Couples in Plantation that are preparing to wed likely have their thoughts preoccupied with planning their weddings, and then their subsequent lives together. There is likely no place given in those plans for the potential for divorce. Yet for those who bring significant assets into their marriages, having a prenuptial agreement in place may be something to consider in the event that their relationships do end. Indeed, more and more couples appear to making this decision together, with the Wall Street Journal sharing that the American Academy of Matrimonial Lawyers reports a 63 percent increase in such agreements in recent years.

Of course, simply having a prenup in place does not mean that one’s assets are automatically protected. During marriage, it is common for the assets that each brings in to the union to become intermingled. Examples of this may be:

  •          A recently married couple pooling their assets to buy a home or start a business.  
  •          One spouse using his or her savings to help put the other through college.
  •          A couple using a property that one brought into the marriage as the family homestead.

Should a marriage where any of these scenarios (or others like them) occur come to end, one side may argue against a prenuptial agreement being enforced. The question is does such an argument have any validity?

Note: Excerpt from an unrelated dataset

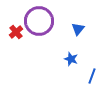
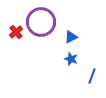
purple circle: moved 2 px right, 1 px down
blue triangle: moved 7 px left, 8 px down; rotated 24 degrees clockwise
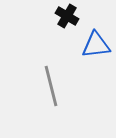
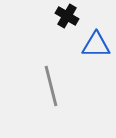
blue triangle: rotated 8 degrees clockwise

In some cases, the answer is yes. According to the Florida state statute regulating the dissolution of a marriage, a prenuptial agreement may be deemed unenforceable if either side was never given a fair assessment of the other’s assets and liabilities, or did not voluntarily waive the right to disclose information regarding such issues. Agreements not executed properly or obtained via coercion, fraud, or under duress are also not considered to be valid.